The answer must be one number: how many lines below contain the word "traditional".

[Stored entries]
========

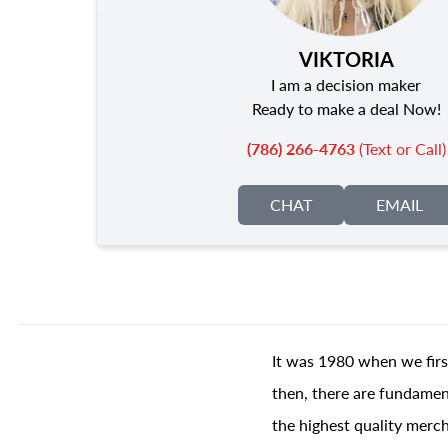
VIKTORIA
I am a decision maker
Ready to make a deal Now!
(786) 266-4763
(Text or Call)
CHAT
EMAIL
It was 1980 when we firs
then, there are fundament
the highest quality merch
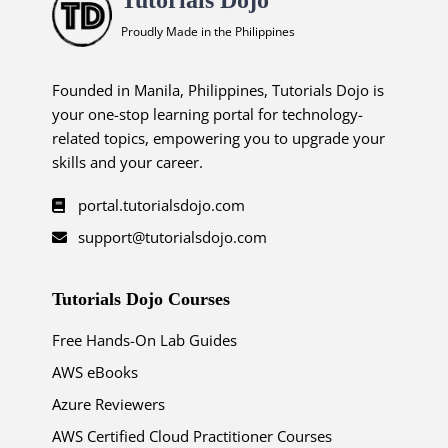
Proudly Made in the Philippines
Founded in Manila, Philippines, Tutorials Dojo is
your one-stop learning portal for technology-
related topics, empowering you to upgrade your
skills and your career.
portal.tutorialsdojo.com
support@tutorialsdojo.com
Tutorials Dojo Courses
Free Hands-On Lab Guides
AWS eBooks
Azure Reviewers
AWS Certified Cloud Practitioner Courses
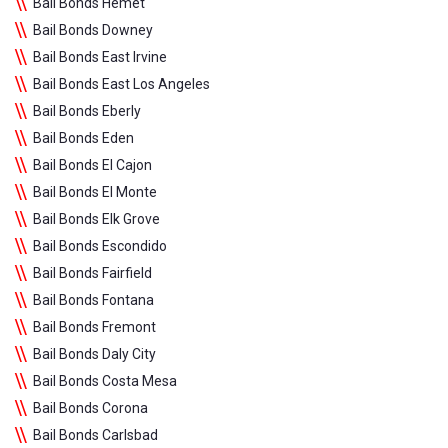
Bail Bonds Hemet
Bail Bonds Downey
Bail Bonds East Irvine
Bail Bonds East Los Angeles
Bail Bonds Eberly
Bail Bonds Eden
Bail Bonds El Cajon
Bail Bonds El Monte
Bail Bonds Elk Grove
Bail Bonds Escondido
Bail Bonds Fairfield
Bail Bonds Fontana
Bail Bonds Fremont
Bail Bonds Daly City
Bail Bonds Costa Mesa
Bail Bonds Corona
Bail Bonds Carlsbad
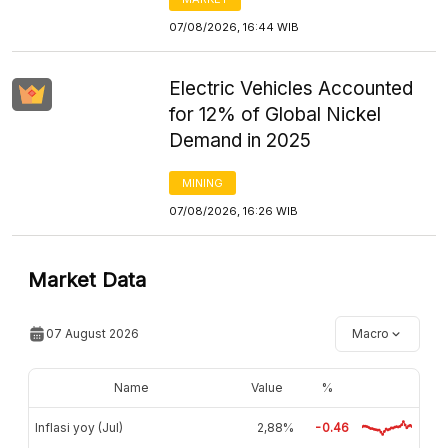
07/08/2026, 16:44 WIB
Electric Vehicles Accounted
for 12% of Global Nickel
Demand in 2025
MINING
07/08/2026, 16:26 WIB
Market Data
07 August 2026
Macro
Name
Value
%
Inflasi yoy (Jul)
2,88%
-0.46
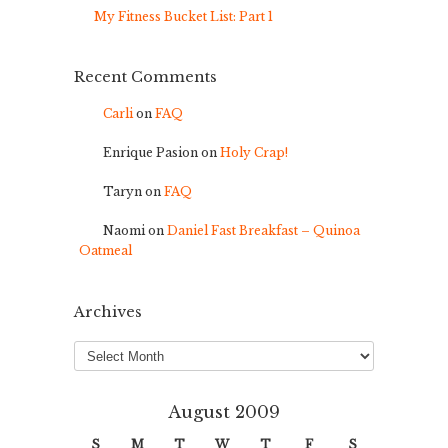
My Fitness Bucket List: Part 1
Recent Comments
Carli
on
FAQ
Enrique Pasion
on
Holy Crap!
Taryn
on
FAQ
Naomi
on
Daniel Fast Breakfast – Quinoa
Oatmeal
Archives
Archives
August 2009
S
M
T
W
T
F
S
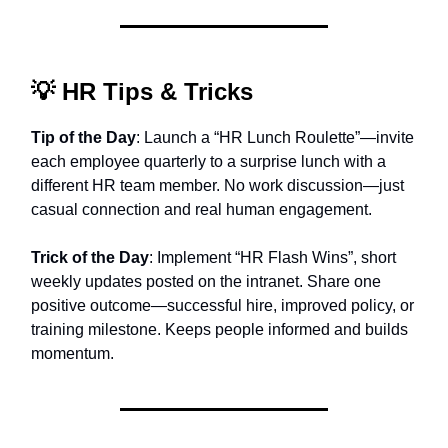
💡
HR Tips & Tricks
Tip of the Day
: Launch a “HR Lunch Roulette”—invite
each employee quarterly to a surprise lunch with a
different HR team member. No work discussion—just
casual connection and real human engagement.
Trick of the Day
: Implement “HR Flash Wins”, short
weekly updates posted on the intranet. Share one
positive outcome—successful hire, improved policy, or
training milestone. Keeps people informed and builds
momentum.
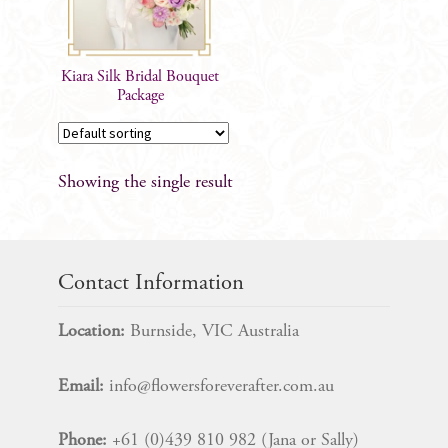
Kiara Silk Bridal Bouquet
Package
Showing the single result
Contact Information
Location:
Burnside, VIC Australia
Email:
info@flowersforeverafter.com.au
Phone:
+61 (0)439 810 982 (Jana or Sally)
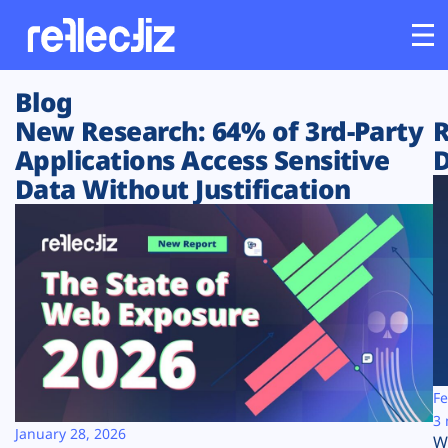
Blog
Customers
New Research: 64% of 3rd-Party
R
Applications Access Sensitive
D
Platform
Data Without Justification
Industries
Solutions
Resources
Company
Fe
3 
January 28, 2026
W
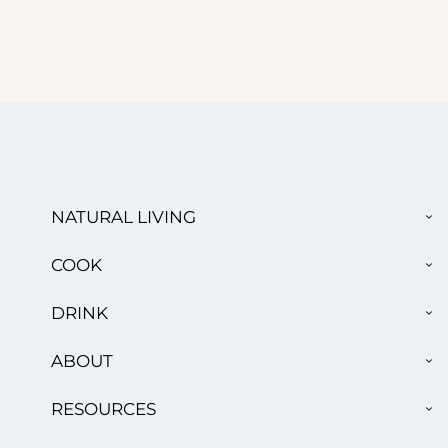
TO
NATURAL LIVING
CH
ME
TO
COOK
CH
ME
TO
DRINK
CH
ME
TO
ABOUT
CH
ME
TO
RESOURCES
CH
ME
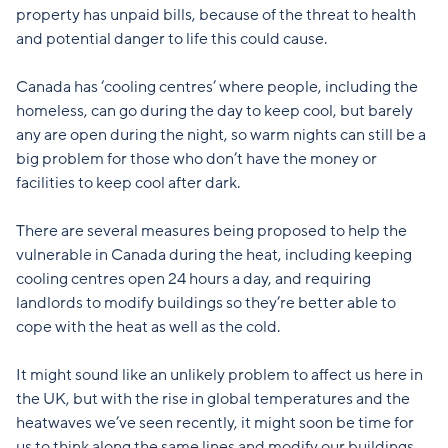
property has unpaid bills, because of the threat to health
and potential danger to life this could cause.
Canada has ‘cooling centres’ where people, including the
homeless, can go during the day to keep cool, but barely
any are open during the night, so warm nights can still be a
big problem for those who don’t have the money or
facilities to keep cool after dark.
There are several measures being proposed to help the
vulnerable in Canada during the heat, including keeping
cooling centres open 24 hours a day, and requiring
landlords to modify buildings so they’re better able to
cope with the heat as well as the cold.
It might sound like an unlikely problem to affect us here in
the UK, but with the rise in global temperatures and the
heatwaves we’ve seen recently, it might soon be time for
us to think along the same lines and modify our buildings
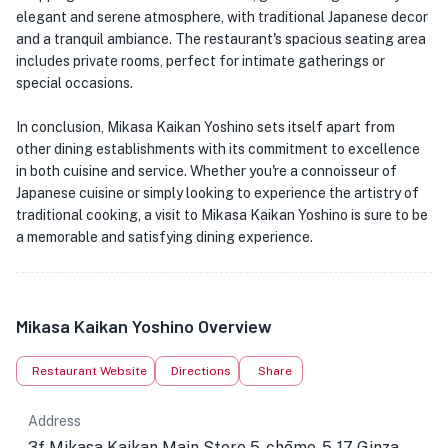
elegant and serene atmosphere, with traditional Japanese decor
and a tranquil ambiance. The restaurant's spacious seating area
includes private rooms, perfect for intimate gatherings or
special occasions.
In conclusion, Mikasa Kaikan Yoshino sets itself apart from
other dining establishments with its commitment to excellence
in both cuisine and service. Whether you're a connoisseur of
Japanese cuisine or simply looking to experience the artistry of
traditional cooking, a visit to Mikasa Kaikan Yoshino is sure to be
a memorable and satisfying dining experience.
Mikasa Kaikan Yoshino Overview
Restaurant Website
Directions
Share
Address
3f Mikasa Kaikan Main Store 5-chōme-5-17 Ginza,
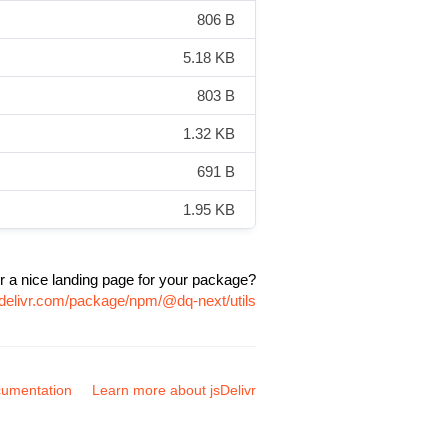
806 B
5.18 KB
803 B
1.32 KB
691 B
1.95 KB
r a nice landing page for your package?
sdelivr.com/package/npm/@dq-next/utils
umentation
Learn more about jsDelivr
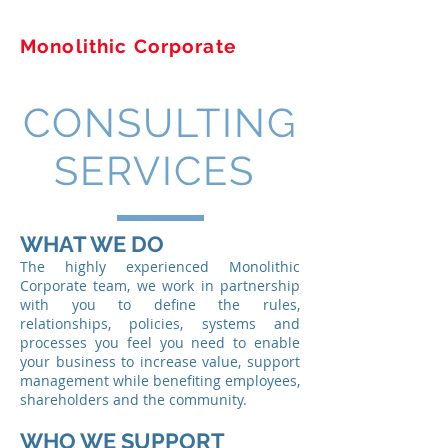
Monolithic Corporate
CONSULTING
SERVICES
WHAT WE DO
The highly experienced Monolithic
Corporate team, we work in partnership
with you to define the rules,
relationships, policies, systems and
processes you feel you need to enable
your business to increase value, support
management while benefiting employees,
shareholders and the community.
WHO WE SUPPORT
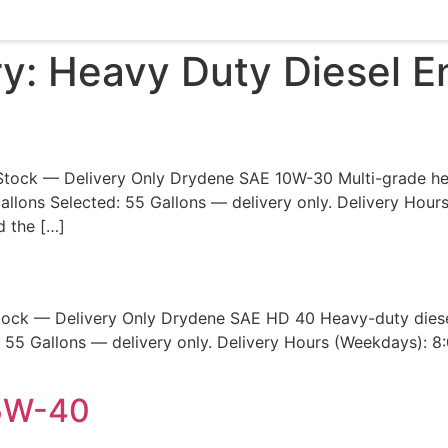
ry:
Heavy Duty Diesel En
Stock — Delivery Only Drydene SAE 10W-30 Multi-grade heav
allons Selected: 55 Gallons — delivery only. Delivery Hou
d the […]
tock — Delivery Only Drydene SAE HD 40 Heavy-duty diesel
55 Gallons — delivery only. Delivery Hours (Weekdays): 8
15W-40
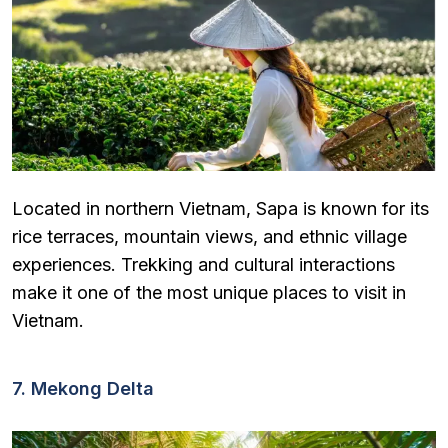
Located in northern Vietnam, Sapa is known for its
rice terraces, mountain views, and ethnic village
experiences. Trekking and cultural interactions
make it one of the most unique places to visit in
Vietnam.
7. Mekong Delta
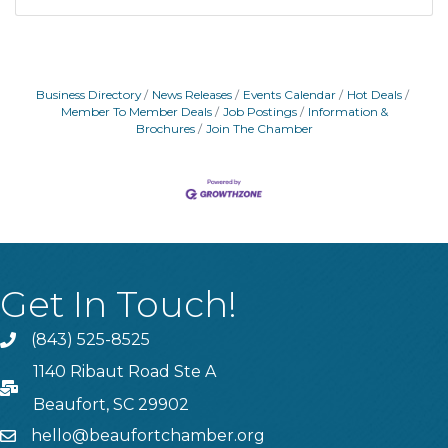
Business Directory
News Releases
Events Calendar
Hot Deals
Member To Member Deals
Job Postings
Information &
Brochures
Join The Chamber
Get In Touch!
(843) 525-8525
Phone
1140 Ribaut Road Ste A
PO Box
Beaufort, SC 29902
hello@beaufortchamber.org
email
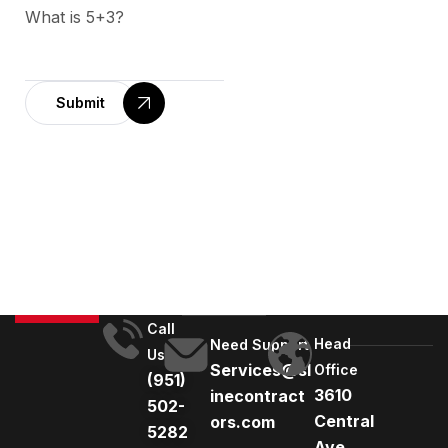
What is 5+3?
Submit
A
l
t
e
r
n
a
t
Call
Head
i
Need Support
Us
Services@sl
Office
v
(951)
3610
inecontract
e
502-
Central
ors.com
:
5282
Ave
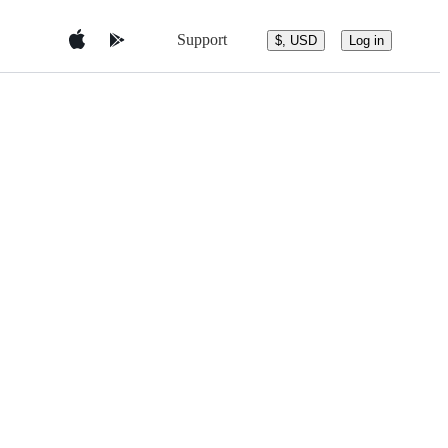
Support
$, USD
Log in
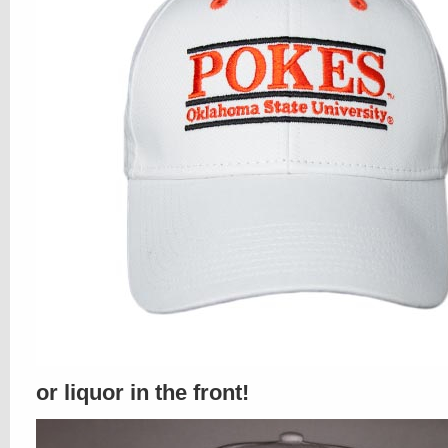
or liquor in the front!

========

• **Response area**:
2